From mboxrd@z Thu Jan  1 00:00:00 1970
Return-Path: <SRS0=4+pS=4A=vger.kernel.org=linux-btrfs-owner@kernel.org>
X-Spam-Checker-Version: SpamAssassin 3.4.0 (2014-02-07) on
	aws-us-west-2-korg-lkml-1.web.codeaurora.org
X-Spam-Level: 
X-Spam-Status: No, score=-2.3 required=3.0 tests=HEADER_FROM_DIFFERENT_DOMAINS,
	MAILING_LIST_MULTI,SPF_HELO_NONE,SPF_PASS,USER_AGENT_SANE_1 autolearn=no
	autolearn_force=no version=3.4.0
Received: from mail.kernel.org (mail.kernel.org [198.145.29.99])
	by smtp.lore.kernel.org (Postfix) with ESMTP id 63E22C2BA83
	for <linux-btrfs@archiver.kernel.org>; Wed, 12 Feb 2020 04:01:57 +0000 (UTC)
Received: from vger.kernel.org (vger.kernel.org [209.132.180.67])
	by mail.kernel.org (Postfix) with ESMTP id 3BB332086A
	for <linux-btrfs@archiver.kernel.org>; Wed, 12 Feb 2020 04:01:57 +0000 (UTC)
Received: (majordomo@vger.kernel.org) by vger.kernel.org via listexpand
        id S1727897AbgBLEB4 (ORCPT <rfc822;linux-btrfs@archiver.kernel.org>);
        Tue, 11 Feb 2020 23:01:56 -0500
Received: from james.kirk.hungrycats.org ([174.142.39.145]:40460 "EHLO
        james.kirk.hungrycats.org" rhost-flags-OK-OK-OK-OK) by vger.kernel.org
        with ESMTP id S1727826AbgBLEB4 (ORCPT
        <rfc822;linux-btrfs@vger.kernel.org>);
        Tue, 11 Feb 2020 23:01:56 -0500
Received: by james.kirk.hungrycats.org (Postfix, from userid 1002)
        id C63175BCC87; Tue, 11 Feb 2020 23:01:54 -0500 (EST)
Date:   Tue, 11 Feb 2020 23:01:54 -0500
From:   Zygo Blaxell <ce3g8jdj@umail.furryterror.org>
To:     linux-btrfs@vger.kernel.org
Subject: some more information on multi-hour data rollbacks, fsync, and
 superblock updates or lack thereof
Message-ID: <20200212040154.GL13306@hungrycats.org>
MIME-Version: 1.0
Content-Type: multipart/signed; micalg=pgp-sha1;
        protocol="application/pgp-signature"; boundary="yruHGtsrg8HLSUpe"
Content-Disposition: inline
User-Agent: Mutt/1.10.1 (2018-07-13)
Sender: linux-btrfs-owner@vger.kernel.org
Precedence: bulk
List-ID: <linux-btrfs.vger.kernel.org>
X-Mailing-List: linux-btrfs@vger.kernel.org


--yruHGtsrg8HLSUpe
Content-Type: text/plain; charset=us-ascii
Content-Disposition: inline

While trying to understand how btrfs rolls back data several hours on a
crash, I deployed some observation tools:  one to measure fsync latency,
and one to measure the interval between updates to the filesystem
superblock's generation (transid) field.  I wanted to see if this
phenomenon can be detected so I can figure out how to replicate it.
I put these tools on some test and production machines.

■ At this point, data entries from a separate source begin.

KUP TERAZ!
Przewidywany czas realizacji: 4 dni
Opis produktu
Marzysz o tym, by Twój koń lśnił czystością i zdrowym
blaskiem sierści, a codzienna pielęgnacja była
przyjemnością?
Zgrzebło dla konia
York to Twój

The results so far are somewhat disturbing:

5.0 can do multi-hour transactions too, in fact it's even easier to do
on 5.0 than on 5.4.  Not that I've figured out how to replicate this
behavior on demand yet, just that the data I've collected so far has more
and longer long transactions occurring "naturally" on 5.0 than on 5.4.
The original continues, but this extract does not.